Intertit: Promover a equidade
Patrícia Santos Pedrosa, vice-presidente da associação Mulheres na Arquitectura, ONG criada em 2017 para promover a equidade na arquitectura, aponta a complexidade autoral como outra das razões para a falta de visibilidade. "Há o estereótipo da profissão que passa a imagem do arquitecto, homem, como uma pessoa genial, que trabalha sofredor e sozinho. Mas, para qualquer projeto, para qualquer obra, é necessário um trabalho de uma equipa que inclui arquitectos, engenheiros, geógrafos", diz. E é nesta equipa que, muitas das vezes, o trabalho das mulheres arquitectas é feito e se dissolve em termos autorais. Um problema reforçado pelo facto de "a pirâmide das mulheres na arquitetura ser de base larga e topo fino", o que as deixa muitas vezes longe dos lugares de topo e mais facilmente expostas ao duplo preconceito do "sexismo associado ao idadismo".

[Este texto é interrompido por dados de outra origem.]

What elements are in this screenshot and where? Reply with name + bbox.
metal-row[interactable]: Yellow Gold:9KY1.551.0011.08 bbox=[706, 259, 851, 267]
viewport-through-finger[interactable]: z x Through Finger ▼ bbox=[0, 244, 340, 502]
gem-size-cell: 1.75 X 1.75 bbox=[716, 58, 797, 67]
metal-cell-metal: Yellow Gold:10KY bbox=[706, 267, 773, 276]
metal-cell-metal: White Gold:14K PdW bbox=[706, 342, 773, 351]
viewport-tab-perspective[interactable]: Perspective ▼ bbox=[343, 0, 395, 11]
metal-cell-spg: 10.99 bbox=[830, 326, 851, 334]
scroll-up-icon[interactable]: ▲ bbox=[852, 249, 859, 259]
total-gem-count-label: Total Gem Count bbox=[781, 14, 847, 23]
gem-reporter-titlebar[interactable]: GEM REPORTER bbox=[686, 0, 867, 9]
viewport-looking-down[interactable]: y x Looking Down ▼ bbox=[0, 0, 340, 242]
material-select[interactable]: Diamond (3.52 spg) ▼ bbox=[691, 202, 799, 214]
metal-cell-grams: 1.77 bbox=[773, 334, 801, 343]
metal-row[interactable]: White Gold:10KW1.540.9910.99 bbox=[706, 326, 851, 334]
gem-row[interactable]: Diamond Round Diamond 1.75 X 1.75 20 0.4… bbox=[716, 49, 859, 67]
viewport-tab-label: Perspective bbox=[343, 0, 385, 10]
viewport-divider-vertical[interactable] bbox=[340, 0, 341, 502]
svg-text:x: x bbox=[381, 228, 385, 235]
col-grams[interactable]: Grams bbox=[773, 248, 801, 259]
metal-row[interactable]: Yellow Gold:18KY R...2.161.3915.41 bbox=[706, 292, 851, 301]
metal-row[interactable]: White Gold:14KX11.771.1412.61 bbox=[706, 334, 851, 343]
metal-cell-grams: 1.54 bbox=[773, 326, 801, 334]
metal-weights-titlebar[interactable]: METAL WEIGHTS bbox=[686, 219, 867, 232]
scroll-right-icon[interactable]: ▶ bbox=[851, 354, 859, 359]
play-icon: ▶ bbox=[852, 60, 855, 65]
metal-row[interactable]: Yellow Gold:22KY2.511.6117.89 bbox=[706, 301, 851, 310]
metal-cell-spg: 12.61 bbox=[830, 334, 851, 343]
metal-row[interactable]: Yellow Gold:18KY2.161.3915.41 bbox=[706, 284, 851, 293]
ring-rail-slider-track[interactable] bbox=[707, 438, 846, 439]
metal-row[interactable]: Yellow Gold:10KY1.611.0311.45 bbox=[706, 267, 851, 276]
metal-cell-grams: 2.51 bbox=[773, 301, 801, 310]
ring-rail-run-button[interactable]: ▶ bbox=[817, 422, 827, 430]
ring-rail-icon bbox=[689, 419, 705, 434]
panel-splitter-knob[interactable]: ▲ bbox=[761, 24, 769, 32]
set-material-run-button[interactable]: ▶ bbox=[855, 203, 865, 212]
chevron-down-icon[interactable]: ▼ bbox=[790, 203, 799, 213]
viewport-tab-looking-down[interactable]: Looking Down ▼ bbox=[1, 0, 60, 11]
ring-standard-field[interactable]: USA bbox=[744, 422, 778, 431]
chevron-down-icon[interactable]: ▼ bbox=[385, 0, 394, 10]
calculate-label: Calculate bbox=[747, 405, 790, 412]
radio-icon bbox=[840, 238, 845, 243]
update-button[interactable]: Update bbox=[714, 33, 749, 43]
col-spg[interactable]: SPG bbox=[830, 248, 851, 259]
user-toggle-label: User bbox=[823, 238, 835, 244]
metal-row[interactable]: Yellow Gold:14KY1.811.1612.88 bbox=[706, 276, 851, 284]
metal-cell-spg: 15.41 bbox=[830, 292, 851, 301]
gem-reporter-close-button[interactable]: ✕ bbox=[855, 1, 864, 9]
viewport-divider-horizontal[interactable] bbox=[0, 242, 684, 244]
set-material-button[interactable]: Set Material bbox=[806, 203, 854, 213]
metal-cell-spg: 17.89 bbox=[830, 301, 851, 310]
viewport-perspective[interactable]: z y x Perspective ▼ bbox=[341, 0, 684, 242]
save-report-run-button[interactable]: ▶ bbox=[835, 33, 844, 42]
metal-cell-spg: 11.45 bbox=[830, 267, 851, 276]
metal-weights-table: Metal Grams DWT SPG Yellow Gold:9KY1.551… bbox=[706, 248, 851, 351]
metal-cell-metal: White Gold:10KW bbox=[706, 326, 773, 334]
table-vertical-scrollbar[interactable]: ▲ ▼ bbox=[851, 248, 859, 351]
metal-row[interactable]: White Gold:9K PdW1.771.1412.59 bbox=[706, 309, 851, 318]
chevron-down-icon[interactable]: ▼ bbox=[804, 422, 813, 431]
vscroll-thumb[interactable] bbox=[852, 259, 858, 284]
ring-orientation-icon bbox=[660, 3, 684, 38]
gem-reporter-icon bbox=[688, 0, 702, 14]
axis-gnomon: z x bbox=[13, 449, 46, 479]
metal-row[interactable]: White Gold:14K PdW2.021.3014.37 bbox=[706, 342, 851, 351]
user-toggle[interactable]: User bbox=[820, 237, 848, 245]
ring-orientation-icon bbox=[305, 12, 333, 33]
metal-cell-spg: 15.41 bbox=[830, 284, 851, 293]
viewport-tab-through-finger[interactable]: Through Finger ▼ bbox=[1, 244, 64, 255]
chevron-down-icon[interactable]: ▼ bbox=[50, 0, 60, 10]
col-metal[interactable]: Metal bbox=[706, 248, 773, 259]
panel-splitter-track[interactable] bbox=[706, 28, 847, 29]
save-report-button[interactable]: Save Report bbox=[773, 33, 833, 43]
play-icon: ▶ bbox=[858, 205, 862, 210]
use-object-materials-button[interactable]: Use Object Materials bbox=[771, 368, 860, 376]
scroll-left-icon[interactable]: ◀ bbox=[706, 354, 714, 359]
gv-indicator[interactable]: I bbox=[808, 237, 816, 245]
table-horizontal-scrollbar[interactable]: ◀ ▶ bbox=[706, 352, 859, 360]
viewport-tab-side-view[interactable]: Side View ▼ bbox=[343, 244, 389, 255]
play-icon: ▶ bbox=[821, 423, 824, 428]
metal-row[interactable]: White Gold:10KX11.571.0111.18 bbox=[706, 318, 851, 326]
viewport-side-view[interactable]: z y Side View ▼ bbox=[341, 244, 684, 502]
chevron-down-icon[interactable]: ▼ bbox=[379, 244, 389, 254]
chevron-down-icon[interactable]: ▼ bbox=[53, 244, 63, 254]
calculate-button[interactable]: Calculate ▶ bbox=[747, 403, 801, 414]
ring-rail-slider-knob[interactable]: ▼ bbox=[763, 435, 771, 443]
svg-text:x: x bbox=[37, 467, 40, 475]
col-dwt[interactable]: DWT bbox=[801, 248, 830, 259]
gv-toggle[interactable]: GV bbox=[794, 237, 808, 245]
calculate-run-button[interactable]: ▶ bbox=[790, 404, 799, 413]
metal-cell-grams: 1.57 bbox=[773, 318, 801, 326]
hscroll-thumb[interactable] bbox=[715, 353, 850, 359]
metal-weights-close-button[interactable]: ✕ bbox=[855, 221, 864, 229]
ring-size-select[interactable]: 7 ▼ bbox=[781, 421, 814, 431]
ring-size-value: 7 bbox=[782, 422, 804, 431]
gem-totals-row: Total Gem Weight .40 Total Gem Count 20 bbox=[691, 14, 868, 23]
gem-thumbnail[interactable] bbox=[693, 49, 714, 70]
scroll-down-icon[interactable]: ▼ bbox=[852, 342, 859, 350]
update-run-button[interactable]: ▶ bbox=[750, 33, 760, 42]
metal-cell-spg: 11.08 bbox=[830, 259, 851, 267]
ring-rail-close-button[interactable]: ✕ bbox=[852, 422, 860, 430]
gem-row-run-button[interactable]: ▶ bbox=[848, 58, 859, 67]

As mulheres jovens ou recém-chegadas à profissão estão longe de ser as únicas afetadas por este problema, afirma Patrícia Santos Pedrosa, que dá como o exemplo o caso de Denise Scott Brown. "Já era arquitecta com obra construída e trabalhos publicados quando se casou com Robert Venturi. Os dois trabalharam sempre em conjunto, mas a obra dela ficou completamente obliterada. E, quando Venturi foi distinguido com o Pritzker, em 1991, o prémio deixou de fora Scott Brown", lembra.
A imagem da profissão está ainda muito associada aos projetos, deixando de fora todo o trabalho realizado por arquitectos na investigação, docência ou nas autarquias, acrescenta. Uma História da arquitectura escrita por homens e baseada na excecionalidade também tem contribuído para apagar o papel das mulheres. "Há uns anos, com os meus alunos, decidimos criar uma entrada na Wikipédia sobre a Maria José Estanco, a primeira mulher diplomada em arquitectura em Portugal. Ela só desenhou uma casa, mas foi sempre professora. Na altura, a entrada foi recusada e a justificação era a de que não era relevante. O facto de ser a primeira não contava!", recorda Patrícia Santos Pedrosa.
Um estado de coisas que potencia as repetidas situações de assédio moral e sexual de que são vítimas as mulheres arquitectas, num ciclo que começa ainda durante a licenciatura, acusa Patrícia Santos Pedrosa. "É algo que é sabido, há relatos, mas não há processos", diz a dirigente da Mulheres na Arquitectura, para quem o facto de a arquitectura continuar a ser uma profissão "elitista e muito hierarquizada", a precariedade e a falta de "instrumentos de transparência" facilitam este tipo de situações.